To solve this problem, we need to apply the principle of conservation of momentum, which states that the total momentum of a closed system remains constant if no external forces act on it. In this case, we have an isolated particle that explodes into two fragments, and we can analyze their motion based on the information provided.
Understanding the Situation
Initially, the particle of mass \( m \) is moving along the x-axis. When it explodes, it breaks into two fragments: one with mass \( \frac{m}{4} \) and the other with mass \( \frac{3m}{4} \). Since the explosion occurs in a horizontal plane, we can assume that the initial momentum of the system is entirely in the x-direction.
Applying Conservation of Momentum
Before the explosion, the momentum of the particle can be expressed as:
- Initial momentum, \( p_{\text{initial}} = mv \) (where \( v \) is the initial velocity along the x-axis).
After the explosion, the momentum of the two fragments can be expressed as:
- Momentum of the smaller fragment (mass \( \frac{m}{4} \)): \( p_1 = \frac{m}{4} v_1 \)
- Momentum of the larger fragment (mass \( \frac{3m}{4} \)): \( p_2 = \frac{3m}{4} v_2 \)
According to the conservation of momentum:
Initial momentum = Final momentum
Thus, we have:
mv = \( \frac{m}{4} v_1 + \frac{3m}{4} v_2 \)
Analyzing the Fragments' Positions
We know that the smaller fragment is at \( y = +15 \) cm after the explosion. Since the explosion occurs in a horizontal plane, the vertical position of the larger fragment must be determined based on the conservation of momentum in the x-direction. Since there are no external forces acting in the y-direction, the total vertical momentum before and after the explosion must also be zero.
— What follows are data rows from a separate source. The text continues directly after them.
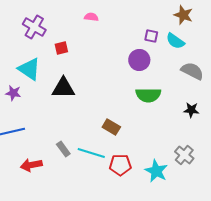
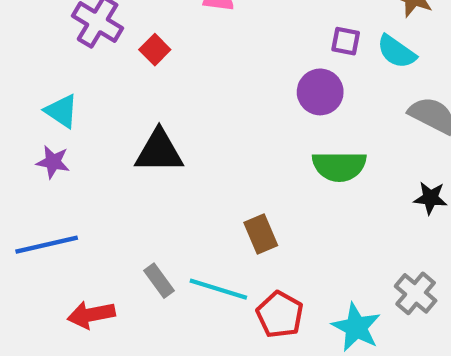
red square: (61, 48) -> (155, 50), moved, turned -32
cyan triangle: (29, 69) -> (61, 111), moved, size x0.7
brown rectangle: (111, 127) -> (261, 234), turned 36
red pentagon: (120, 165) -> (280, 315), turned 30

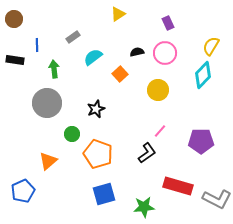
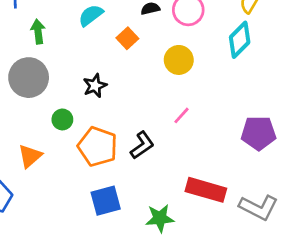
purple pentagon: (201, 141) -> (259, 133), moved
black L-shape: (147, 153) -> (142, 145), moved

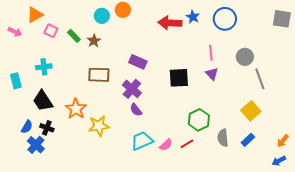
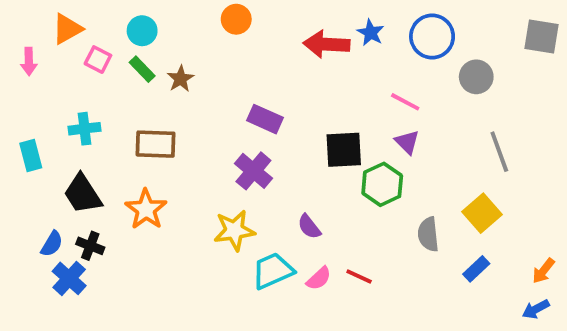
cyan circle: (102, 16) -> (142, 31), moved
pink arrow: (15, 32) -> (29, 61), turned 64
pink line: (211, 53) -> (405, 102), turned -56
gray circle: (245, 57) -> (476, 77), moved
brown rectangle: (99, 75) -> (156, 144), moved
purple semicircle: (136, 110) -> (309, 227), moved
green hexagon: (199, 120) -> (382, 184), moved
yellow star: (99, 126) -> (234, 230), moved
gray semicircle: (223, 138) -> (428, 234), moved
red line: (187, 144) -> (359, 277), turned 56

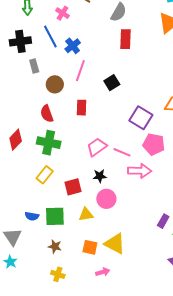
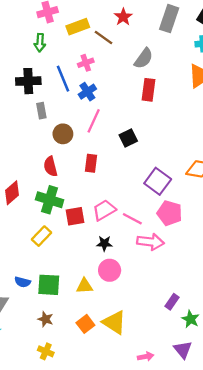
pink cross: (63, 13) -> (86, 63), moved, turned 32
red square: (73, 187) -> (75, 216), moved
orange square: (90, 247) -> (85, 324), turned 35
pink arrow: (103, 272) -> (146, 357), moved

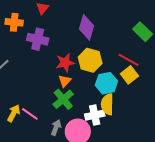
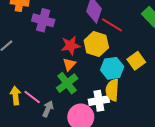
red line: (128, 60) -> (112, 25), moved
yellow arrow: (14, 113) -> (16, 96), turned -36
gray arrow: (56, 128) -> (48, 109), moved

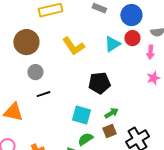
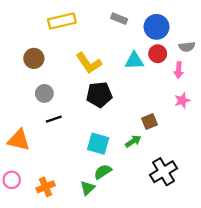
brown circle: (26, 42) -> (34, 58), size x0.7
cyan triangle: (112, 44) -> (134, 61), turned 30
black pentagon: (99, 83) -> (99, 95), moved
brown square: (109, 131) -> (149, 121), moved

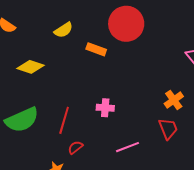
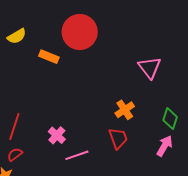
pink cross: (105, 108) -> (57, 135), moved, turned 36
red semicircle: (75, 147) -> (15, 154), moved

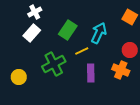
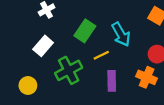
white rectangle: (32, 33) -> (43, 46), moved
cyan arrow: (99, 33) -> (121, 34), turned 125

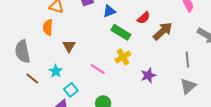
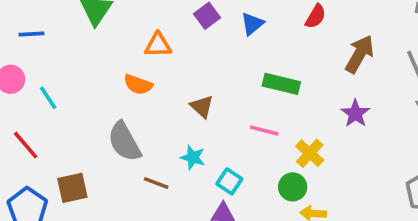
orange semicircle: (48, 27) -> (138, 85), moved, turned -56
brown arrow: (163, 31) -> (360, 54), moved
green rectangle: (121, 32) -> (281, 84), moved
yellow cross: (123, 57) -> (310, 153), moved

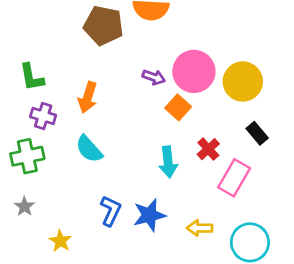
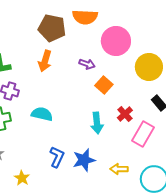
pink circle: (194, 71) -> (116, 41), moved
orange arrow: (88, 97) -> (45, 61), moved
cyan semicircle: (89, 149) -> (42, 114), turned 145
Finding the Larger Fragment's Position
Let’s denote the vertical position of the larger fragment as \( y_2 \). Since the total vertical momentum before the explosion was zero (the original particle was moving horizontally), the sum of the vertical components of the momentum after the explosion must also equal zero:
\( \frac{m}{4} v_{1y} + \frac{3m}{4} v_{2y} = 0 \)
Given that the smaller fragment is at \( y = +15 \) cm, we can assume it has a vertical velocity component \( v_{1y} \) that is positive. For the momentum to balance, the larger fragment must have a vertical velocity component \( v_{2y} \) that is negative. Thus, we can express the relationship as:
\( \frac{m}{4} v_{1y} = -\frac{3m}{4} v_{2y} \)
Conclusion on the Larger Fragment's Position
Since the smaller fragment is at \( y = +15 \) cm, and the larger fragment must have a negative vertical position to balance the momentum, we can conclude that the larger fragment is at:
\( y_2 = -\frac{3}{4} \cdot 15 \text{ cm} = -11.25 \text{ cm} \)
Therefore, the larger fragment is at \( y = -11.25 \) cm. This negative value indicates that it is below the original height of the particle before the explosion.